#### AVAILABLE RECORDS ####

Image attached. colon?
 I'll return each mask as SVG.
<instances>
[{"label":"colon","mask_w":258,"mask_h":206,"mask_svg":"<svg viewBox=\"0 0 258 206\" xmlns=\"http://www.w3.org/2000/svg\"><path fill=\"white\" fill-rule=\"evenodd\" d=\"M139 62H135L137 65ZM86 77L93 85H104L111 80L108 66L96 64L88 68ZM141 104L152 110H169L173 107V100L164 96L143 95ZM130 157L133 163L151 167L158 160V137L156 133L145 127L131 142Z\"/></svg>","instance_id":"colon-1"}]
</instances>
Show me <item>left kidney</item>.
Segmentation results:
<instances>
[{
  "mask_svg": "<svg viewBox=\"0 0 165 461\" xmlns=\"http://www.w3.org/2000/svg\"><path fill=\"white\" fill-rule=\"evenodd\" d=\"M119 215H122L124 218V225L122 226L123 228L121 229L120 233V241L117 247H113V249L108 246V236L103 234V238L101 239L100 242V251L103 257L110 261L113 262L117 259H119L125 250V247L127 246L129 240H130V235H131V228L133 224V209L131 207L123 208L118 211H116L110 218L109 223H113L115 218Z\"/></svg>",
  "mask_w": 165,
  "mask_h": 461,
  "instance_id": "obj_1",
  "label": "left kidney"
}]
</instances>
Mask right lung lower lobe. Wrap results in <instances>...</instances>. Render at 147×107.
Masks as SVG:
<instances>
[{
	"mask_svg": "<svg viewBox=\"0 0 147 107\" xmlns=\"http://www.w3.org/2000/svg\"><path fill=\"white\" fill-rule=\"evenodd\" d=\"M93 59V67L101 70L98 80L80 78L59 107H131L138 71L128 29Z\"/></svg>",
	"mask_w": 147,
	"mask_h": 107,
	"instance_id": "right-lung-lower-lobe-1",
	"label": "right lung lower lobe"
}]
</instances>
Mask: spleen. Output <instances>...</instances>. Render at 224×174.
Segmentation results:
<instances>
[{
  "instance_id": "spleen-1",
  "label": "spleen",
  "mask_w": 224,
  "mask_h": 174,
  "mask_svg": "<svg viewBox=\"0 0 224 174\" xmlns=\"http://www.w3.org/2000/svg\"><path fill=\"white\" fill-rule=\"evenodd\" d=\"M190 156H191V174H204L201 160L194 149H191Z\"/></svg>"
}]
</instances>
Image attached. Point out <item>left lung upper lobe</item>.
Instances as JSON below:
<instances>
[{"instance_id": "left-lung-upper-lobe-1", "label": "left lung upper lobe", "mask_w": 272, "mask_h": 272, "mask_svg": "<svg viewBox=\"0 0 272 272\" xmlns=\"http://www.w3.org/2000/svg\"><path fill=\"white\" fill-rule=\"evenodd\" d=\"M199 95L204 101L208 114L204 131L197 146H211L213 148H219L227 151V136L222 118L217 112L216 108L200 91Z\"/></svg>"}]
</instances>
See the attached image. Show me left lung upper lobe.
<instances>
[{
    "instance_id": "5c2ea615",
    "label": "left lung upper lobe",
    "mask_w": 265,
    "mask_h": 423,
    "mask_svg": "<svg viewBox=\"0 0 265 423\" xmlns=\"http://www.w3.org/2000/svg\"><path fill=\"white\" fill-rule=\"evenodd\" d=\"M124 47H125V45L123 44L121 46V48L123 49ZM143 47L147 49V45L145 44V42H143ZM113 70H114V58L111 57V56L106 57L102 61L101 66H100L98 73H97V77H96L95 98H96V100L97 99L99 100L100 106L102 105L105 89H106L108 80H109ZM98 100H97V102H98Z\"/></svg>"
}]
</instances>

####

WORK INSTRUCTIONS - In the data above, find each line where the string "spleen" appears, then copy it.

RESPONSE FOR THIS EXERCISE -
Mask: spleen. Output <instances>...</instances>. Render at 224×174.
  "instance_id": "spleen-1",
  "label": "spleen",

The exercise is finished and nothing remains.